Затем Рузвельт вынес на обсуждение вопрос о балтийских странах – Литве, Латвии и Эстонии, – которые располагались между Советским Союзом и Балтийским морем. Они являлись провинциями России, пока Германия не захватила их во время большевистской революции, затем они были освобождены в результате Первой мировой войны и в 1939 году вошли в Лигу Наций. В 1940 году Сталин послал туда Красную армию и утвердил там силой свой порядок – по его мнению, восстановил порядок. Рузвельт был в ярости по поводу этих шагов. Как он пожаловался Самнеру Уэллсу, это была «откровенная грубость со стороны Москвы… Он искренне недоумевал, целесообразно ли продолжать поддерживать дипломатические отношения с Советским правительством» [261]. Рузвельт был настолько раздражен, что чуть не разорвал отношения с Советским Союзом и был готов закрыть все советские консульства. В конечном итоге он принял более мягкое решение – заморозить советские активы. Вторжение Гитлера, конечно же, изменило все эти планы, и хорошие отношения между двумя странами сразу же были восстановлены.

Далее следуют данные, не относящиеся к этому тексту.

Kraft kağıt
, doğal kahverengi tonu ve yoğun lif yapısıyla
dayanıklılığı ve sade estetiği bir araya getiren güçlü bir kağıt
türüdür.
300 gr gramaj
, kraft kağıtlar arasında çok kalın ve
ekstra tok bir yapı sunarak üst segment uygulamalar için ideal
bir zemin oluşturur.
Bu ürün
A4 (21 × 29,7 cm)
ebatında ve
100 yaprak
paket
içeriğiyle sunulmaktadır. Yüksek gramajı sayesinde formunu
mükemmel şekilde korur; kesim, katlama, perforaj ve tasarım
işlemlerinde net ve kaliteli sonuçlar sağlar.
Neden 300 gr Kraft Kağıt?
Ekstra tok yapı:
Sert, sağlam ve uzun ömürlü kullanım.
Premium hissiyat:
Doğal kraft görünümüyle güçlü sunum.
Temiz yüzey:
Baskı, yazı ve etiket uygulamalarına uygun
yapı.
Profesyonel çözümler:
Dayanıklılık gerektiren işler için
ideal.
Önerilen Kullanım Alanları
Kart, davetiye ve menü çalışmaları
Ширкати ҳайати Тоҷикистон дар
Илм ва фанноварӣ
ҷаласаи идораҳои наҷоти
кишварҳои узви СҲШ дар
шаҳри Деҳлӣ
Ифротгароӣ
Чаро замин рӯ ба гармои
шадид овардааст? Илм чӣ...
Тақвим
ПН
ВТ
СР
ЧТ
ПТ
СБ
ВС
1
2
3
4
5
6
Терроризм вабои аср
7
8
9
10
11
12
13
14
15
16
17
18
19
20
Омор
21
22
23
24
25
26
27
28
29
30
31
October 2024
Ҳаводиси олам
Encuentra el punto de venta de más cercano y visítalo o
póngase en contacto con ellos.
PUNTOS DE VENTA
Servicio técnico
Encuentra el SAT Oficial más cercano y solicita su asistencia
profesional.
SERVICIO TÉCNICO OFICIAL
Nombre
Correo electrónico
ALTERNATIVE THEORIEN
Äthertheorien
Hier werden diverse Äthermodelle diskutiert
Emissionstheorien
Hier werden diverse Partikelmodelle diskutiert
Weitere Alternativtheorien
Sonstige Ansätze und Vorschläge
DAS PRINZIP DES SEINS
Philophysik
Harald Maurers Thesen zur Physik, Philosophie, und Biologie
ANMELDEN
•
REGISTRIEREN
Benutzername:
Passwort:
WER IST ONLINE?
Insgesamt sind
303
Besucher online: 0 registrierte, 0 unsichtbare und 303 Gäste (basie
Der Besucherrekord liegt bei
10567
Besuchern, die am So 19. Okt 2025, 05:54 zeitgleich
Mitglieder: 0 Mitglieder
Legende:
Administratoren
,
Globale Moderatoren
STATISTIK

Рузвельт продолжал считать, что страны Балтии должны быть свободными. В марте 1943 года он сказал Энтони Идену, что ему не нравится идея возвращения стран Балтии в состав России и что Советский Союз «серьезно упадет в общественном мнении, если будет настаивать на своем». Он считал, что «прежний плебисцит, очевидно, был сфальсифицирован». В октябре Рузвельт сказал Хэллу, что он намерен обратиться к высоким моральным качествам Сталина и указать ему, что с точки зрения позиции России в мире было бы правильно, чтобы Советский Союз согласился провести референдумы в Латвии, Литве и Эстонии через два года после окончания войны. Однако к ноябрю Рузвельт изменил свое мнение и смирился с существующим положением дел. «Все эти прибалтийские республики ничем не лучше русских» [262], – сказал он другу Элеоноры лейтенанту Майлзу.

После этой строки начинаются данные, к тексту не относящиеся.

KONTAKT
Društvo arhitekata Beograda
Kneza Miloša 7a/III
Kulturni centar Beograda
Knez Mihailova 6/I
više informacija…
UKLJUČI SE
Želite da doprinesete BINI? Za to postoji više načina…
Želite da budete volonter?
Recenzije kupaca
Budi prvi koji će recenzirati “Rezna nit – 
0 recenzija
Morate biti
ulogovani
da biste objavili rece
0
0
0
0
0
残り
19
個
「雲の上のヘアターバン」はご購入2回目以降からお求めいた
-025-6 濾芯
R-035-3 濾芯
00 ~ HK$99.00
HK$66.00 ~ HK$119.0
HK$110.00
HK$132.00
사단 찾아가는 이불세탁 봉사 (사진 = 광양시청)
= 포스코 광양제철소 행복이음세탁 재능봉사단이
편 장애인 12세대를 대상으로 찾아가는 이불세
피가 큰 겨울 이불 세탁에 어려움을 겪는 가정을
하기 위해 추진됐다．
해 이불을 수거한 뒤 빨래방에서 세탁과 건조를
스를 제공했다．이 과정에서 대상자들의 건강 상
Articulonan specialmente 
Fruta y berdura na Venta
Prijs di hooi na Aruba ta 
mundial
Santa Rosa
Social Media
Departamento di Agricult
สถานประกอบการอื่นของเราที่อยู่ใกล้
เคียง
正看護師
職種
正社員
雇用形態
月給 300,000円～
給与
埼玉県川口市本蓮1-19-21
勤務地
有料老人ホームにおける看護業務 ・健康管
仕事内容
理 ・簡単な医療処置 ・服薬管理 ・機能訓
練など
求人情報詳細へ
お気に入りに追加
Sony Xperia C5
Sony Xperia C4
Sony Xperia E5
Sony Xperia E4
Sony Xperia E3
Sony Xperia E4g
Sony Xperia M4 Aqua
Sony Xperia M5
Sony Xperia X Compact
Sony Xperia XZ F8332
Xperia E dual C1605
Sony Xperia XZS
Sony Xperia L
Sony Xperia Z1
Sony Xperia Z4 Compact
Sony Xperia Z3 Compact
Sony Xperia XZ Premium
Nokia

Теперь Рузвельт относился к этой теме очень деликатно. По воспоминаниям Болена, президент в шутливой форме говорил, что, хотя в США проживали литовцы, латыши и эстонцы (которые также принимали участие в голосовании), «когда советские войска вновь заняли Прибалтику, он не был намерен по этому поводу объявлять Советскому Союзу войну». Если же отрешиться от шутливой формы этого высказывания, то можно было понять, что Рузвельт испытывал внутренний дискомфорт, чувство неловкости в связи с отказом от своей прежней позиции. Ограничившись разъяснениями о необходимости соблюдать приличия, он говорил Сталину о роли общественного мнения в Соединенных Штатах, подчеркивая, что вопрос о референдуме и о праве этих трех стран на самоопределение будет иметь большую значимость и что «мировое общественное мнение выступает за то, чтобы эти народы выразили свою волю, возможно, не сразу же после их повторной оккупации советскими войсками, но в недалеком будущем» [263].
Сталин уже понял, что Рузвельт не намерен настаивать на статусе стран Балтии, однако заинтересован в соблюдении приличий, поскольку прошлым летом Литвинов уже информировал его об этом. «У США нет ни малейшего экономического или внешнеполитического интереса к проблеме Прибалтийских стран или к спорным пограничным вопросам между нами и Польшей… Тем не менее Рузвельт в связи с предстоящими президентскими выборами должен учитывать голоса выходцев из стран Балтии и Польши, а также американских католиков, и по этой причине он не желает открыто поддержать наши требования» [264], – сообщал тот.
Поэтому, отвечая сейчас на критику Рузвельта, Сталин знал о прочности своей позиции. Он заявил, что при последнем царе у этих трех стран не было автономии, что никто в то время не поднимал вопрос об общественном мнении и что он не видит основания поднимать его в настоящее время. Он добавил, что не согласится на международный контроль в каком бы то ни было виде. Наряду с этим он предложил провести определенную пропагандистскую работу.